So, my message to her was just to welcome her to my crazy, smart, diverse, stubborn, loving family.

Of course, our family is not without its share of angst.

Whose is?

But I’m not part of the angst in this case, merely an outside observer, but today that distance, that detachment put me in the position of offering comfort and advice from someone from whom I’ve often sought solace for myself.

It’s odd, this role-reversal that happens as we get older. I sat down intending to write about all the strong women – both in my family, and in the greater world – that I’m privileged to know, and instead I find myself marveling about my own inner strength, and musing about paths untaken that I’m still considering.

I love that I find new things about myself and about the world every day.

And I love that lost and found don’t have to be opposites, because both conditions share a similarity: they represent change.

October

Welcome to October…our weather is still cresting in the low nineties and we haven’t had real rain in over a week, but cool temperatures are approaching (cool for here) and it’s a new month, and I’m all inspired.

I spent the day with Season 4 West Wing on DVD playing while I wrote and did research. I prefer season one, but I finally have season 7 en route and thought I should watch 4-6 in preparation. I do like the debate camp episodes.

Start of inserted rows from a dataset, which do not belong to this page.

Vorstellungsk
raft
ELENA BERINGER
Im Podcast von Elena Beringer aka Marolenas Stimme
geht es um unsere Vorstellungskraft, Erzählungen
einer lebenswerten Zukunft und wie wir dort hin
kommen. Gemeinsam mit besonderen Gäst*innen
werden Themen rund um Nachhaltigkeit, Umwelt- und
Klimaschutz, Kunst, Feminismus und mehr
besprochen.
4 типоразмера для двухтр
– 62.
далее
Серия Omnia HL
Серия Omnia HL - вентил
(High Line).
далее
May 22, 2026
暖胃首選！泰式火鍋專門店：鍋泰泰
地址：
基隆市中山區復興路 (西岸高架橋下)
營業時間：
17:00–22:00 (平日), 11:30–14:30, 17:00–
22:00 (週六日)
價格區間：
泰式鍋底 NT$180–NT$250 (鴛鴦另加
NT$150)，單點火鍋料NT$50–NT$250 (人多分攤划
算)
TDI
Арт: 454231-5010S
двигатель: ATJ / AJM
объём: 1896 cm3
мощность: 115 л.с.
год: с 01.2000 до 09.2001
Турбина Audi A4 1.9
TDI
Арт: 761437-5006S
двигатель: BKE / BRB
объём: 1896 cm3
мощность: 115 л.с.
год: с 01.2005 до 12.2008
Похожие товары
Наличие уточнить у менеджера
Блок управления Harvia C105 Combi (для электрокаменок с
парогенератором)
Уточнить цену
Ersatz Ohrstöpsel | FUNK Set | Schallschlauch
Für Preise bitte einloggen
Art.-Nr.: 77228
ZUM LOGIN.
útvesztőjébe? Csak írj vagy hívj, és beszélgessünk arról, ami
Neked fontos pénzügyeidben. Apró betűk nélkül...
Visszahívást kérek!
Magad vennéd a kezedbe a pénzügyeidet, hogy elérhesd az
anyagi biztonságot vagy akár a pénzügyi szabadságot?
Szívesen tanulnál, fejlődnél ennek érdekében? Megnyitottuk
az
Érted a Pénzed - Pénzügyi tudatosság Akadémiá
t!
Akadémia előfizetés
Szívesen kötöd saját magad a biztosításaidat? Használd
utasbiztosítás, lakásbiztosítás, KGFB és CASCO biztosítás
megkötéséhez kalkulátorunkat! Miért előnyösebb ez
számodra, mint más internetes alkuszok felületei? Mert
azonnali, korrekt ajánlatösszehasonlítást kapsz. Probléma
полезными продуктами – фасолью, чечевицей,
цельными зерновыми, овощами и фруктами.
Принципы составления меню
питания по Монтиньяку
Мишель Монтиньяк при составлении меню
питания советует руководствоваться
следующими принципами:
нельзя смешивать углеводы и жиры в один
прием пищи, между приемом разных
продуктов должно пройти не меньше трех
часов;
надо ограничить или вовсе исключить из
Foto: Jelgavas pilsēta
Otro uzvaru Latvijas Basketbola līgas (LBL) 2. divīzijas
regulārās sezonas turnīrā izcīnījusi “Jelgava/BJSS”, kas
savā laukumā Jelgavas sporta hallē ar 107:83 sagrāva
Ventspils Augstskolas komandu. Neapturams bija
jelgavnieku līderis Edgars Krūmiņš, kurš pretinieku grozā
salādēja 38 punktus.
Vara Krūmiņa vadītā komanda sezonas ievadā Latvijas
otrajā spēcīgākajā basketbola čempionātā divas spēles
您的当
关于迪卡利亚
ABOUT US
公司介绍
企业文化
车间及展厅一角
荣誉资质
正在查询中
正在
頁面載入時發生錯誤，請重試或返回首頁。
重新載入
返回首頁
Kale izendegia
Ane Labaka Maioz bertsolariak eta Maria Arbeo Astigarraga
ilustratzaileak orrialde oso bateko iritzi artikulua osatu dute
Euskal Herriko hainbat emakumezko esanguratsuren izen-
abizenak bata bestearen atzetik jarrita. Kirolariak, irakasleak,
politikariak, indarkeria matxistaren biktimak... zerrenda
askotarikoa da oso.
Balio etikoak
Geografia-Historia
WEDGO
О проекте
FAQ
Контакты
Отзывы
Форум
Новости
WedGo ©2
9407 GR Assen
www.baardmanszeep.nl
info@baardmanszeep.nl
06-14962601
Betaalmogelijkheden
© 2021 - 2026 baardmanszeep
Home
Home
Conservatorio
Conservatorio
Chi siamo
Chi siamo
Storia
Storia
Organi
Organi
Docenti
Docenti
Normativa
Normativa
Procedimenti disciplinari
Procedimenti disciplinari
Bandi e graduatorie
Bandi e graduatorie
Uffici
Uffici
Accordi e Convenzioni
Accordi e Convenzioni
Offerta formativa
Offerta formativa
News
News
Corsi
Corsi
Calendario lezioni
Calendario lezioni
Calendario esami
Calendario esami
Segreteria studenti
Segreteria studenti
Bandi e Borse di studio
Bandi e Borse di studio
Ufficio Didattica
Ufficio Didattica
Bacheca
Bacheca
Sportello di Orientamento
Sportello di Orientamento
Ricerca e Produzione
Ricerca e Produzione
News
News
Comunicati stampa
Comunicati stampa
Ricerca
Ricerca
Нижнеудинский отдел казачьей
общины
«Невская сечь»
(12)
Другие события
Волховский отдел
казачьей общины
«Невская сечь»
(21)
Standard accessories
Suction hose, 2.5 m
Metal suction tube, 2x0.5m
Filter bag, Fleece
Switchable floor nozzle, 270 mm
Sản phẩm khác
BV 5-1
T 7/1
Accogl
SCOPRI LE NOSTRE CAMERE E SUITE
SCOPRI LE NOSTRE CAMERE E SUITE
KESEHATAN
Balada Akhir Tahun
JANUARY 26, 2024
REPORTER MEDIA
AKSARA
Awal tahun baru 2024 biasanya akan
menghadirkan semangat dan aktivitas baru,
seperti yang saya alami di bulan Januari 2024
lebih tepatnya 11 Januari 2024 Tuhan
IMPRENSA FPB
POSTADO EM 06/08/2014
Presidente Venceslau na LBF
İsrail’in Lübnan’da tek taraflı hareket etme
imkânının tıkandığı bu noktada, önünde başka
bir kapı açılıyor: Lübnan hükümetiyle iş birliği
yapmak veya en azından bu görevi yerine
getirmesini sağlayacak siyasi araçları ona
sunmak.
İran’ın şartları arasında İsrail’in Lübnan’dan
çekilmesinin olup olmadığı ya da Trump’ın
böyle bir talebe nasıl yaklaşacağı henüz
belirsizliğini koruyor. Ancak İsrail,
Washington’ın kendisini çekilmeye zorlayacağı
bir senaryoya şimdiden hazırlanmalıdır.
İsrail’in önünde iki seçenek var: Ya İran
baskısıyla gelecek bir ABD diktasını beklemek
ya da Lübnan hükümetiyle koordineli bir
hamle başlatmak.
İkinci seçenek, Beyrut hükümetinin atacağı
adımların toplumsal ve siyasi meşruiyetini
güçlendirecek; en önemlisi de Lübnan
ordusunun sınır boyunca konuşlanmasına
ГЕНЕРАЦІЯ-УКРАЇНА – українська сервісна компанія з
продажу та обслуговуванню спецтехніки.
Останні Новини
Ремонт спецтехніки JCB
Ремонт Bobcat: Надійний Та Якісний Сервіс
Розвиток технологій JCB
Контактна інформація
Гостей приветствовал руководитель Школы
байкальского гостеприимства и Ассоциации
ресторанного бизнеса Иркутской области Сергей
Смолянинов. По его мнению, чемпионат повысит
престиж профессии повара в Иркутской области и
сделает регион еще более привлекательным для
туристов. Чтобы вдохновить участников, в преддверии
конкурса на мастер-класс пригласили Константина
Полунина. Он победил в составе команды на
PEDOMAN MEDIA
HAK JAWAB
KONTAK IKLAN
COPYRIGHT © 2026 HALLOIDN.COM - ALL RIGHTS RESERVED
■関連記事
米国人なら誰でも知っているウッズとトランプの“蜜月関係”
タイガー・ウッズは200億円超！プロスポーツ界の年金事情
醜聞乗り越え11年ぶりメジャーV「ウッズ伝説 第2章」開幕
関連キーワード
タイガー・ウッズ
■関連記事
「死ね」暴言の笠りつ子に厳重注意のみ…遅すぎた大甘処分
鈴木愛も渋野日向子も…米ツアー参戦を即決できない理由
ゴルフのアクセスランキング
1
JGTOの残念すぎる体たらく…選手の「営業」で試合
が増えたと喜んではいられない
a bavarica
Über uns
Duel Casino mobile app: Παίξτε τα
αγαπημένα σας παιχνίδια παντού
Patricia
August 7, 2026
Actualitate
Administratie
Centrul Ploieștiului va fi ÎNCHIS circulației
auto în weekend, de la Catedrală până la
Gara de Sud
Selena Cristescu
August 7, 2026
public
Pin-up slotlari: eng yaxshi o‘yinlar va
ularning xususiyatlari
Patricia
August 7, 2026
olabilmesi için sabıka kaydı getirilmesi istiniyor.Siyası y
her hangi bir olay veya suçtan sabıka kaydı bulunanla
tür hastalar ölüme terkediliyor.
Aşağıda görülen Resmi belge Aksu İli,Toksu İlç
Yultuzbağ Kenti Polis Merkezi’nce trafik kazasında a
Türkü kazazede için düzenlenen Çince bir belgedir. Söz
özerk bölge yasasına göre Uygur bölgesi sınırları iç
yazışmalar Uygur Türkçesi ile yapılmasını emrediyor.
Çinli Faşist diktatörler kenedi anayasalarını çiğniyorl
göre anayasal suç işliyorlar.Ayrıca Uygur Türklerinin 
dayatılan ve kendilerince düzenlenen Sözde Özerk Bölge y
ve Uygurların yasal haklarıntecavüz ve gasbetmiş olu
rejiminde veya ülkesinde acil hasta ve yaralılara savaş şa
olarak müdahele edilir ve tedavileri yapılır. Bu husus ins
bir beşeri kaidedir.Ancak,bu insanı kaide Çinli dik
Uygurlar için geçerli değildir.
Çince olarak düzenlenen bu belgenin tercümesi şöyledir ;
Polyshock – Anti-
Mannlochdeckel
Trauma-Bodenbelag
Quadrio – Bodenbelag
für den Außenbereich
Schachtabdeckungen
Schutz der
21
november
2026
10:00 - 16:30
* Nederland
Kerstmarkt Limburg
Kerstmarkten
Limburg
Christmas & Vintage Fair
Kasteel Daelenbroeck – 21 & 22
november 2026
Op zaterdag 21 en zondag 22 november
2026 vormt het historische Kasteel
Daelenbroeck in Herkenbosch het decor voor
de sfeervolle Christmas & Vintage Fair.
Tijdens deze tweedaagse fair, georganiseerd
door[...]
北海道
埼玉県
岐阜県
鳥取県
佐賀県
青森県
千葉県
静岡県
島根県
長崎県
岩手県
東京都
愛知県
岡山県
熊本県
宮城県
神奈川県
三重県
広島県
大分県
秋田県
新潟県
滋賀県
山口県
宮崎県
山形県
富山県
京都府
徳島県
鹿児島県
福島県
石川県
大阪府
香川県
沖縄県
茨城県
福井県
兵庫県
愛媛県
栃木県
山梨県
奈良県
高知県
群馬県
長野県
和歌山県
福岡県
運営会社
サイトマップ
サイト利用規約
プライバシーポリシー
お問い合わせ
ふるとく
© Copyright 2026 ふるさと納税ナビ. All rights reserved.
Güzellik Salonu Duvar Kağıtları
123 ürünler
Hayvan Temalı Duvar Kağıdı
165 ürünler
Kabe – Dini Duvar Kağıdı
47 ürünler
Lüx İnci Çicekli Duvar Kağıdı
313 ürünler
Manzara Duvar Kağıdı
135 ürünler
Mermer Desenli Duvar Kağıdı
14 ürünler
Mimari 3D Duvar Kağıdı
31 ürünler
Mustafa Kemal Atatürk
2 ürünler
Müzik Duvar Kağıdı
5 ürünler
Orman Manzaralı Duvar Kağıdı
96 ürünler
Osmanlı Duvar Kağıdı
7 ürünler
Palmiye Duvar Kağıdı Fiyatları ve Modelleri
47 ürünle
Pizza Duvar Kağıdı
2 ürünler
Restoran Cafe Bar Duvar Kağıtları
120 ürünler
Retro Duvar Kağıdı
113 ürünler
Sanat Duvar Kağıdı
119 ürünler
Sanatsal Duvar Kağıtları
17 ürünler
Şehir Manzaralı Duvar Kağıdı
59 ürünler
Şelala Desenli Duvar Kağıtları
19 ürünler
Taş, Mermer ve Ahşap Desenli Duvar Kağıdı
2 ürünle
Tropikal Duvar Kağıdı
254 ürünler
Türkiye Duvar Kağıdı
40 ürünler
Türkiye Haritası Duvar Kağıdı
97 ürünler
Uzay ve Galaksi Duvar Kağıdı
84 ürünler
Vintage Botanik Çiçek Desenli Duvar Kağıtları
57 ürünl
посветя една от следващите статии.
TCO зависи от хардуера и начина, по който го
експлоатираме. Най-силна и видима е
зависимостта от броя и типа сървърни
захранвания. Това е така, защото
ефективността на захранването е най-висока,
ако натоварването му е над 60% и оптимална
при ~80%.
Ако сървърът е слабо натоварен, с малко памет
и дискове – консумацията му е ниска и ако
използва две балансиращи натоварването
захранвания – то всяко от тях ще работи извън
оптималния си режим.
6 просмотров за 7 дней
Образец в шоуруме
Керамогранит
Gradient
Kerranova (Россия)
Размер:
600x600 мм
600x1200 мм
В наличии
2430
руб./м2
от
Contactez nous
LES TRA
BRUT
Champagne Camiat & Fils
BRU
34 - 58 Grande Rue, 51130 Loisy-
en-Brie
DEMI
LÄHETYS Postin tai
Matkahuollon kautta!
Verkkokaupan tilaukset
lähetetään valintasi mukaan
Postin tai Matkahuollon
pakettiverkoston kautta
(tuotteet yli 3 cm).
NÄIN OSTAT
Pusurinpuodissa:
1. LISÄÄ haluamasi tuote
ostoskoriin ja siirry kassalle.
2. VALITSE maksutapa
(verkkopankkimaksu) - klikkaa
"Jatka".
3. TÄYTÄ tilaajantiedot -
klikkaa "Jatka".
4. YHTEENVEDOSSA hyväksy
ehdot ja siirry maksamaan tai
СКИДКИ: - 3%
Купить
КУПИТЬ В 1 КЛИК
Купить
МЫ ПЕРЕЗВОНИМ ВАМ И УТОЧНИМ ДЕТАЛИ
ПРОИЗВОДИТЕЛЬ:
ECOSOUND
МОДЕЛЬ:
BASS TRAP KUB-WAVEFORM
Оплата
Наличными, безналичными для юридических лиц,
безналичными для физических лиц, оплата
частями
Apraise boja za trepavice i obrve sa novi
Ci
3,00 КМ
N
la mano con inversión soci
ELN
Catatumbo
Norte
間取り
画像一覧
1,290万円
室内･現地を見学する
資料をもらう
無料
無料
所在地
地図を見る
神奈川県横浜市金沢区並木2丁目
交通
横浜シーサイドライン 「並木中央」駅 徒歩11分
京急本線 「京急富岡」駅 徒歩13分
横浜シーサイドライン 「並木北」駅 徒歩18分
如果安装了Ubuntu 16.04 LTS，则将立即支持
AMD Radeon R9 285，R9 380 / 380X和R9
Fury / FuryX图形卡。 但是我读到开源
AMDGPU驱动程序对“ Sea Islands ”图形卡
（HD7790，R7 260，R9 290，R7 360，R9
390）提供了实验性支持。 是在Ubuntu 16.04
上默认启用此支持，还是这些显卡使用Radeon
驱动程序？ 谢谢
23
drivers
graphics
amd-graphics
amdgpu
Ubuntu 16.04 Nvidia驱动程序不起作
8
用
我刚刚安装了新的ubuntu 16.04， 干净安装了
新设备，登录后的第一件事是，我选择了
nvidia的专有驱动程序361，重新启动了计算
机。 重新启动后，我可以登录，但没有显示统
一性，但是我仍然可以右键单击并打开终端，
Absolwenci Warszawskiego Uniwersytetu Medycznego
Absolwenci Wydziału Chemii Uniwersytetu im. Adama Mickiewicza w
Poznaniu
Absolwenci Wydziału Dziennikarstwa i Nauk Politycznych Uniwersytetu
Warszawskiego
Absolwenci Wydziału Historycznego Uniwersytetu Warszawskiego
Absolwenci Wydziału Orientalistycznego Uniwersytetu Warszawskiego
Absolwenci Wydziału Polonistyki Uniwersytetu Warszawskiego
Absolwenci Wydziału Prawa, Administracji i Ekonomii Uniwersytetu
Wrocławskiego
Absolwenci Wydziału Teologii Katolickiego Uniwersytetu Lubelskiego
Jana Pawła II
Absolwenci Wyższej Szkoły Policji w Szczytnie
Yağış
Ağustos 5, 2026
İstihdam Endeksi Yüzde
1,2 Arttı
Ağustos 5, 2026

Yesterday, I moved all the games out of the cube in the kitchen so I could use the cube to store the bread machine and crock pot, so I could use their former home to store the baking tins that don’t fit in the drawer under the oven.

I’m trying to decide if I want to take a bubble bath now, or later.

And, because I forgot to mention it, I’ve now had both my 1500th and 2000th comments, and both those people will be getting thank-you trinkets. A formal announcement will happen later this week.

This is my random, unthemed entry because I’m trying to post daily, and it’s almost midnight.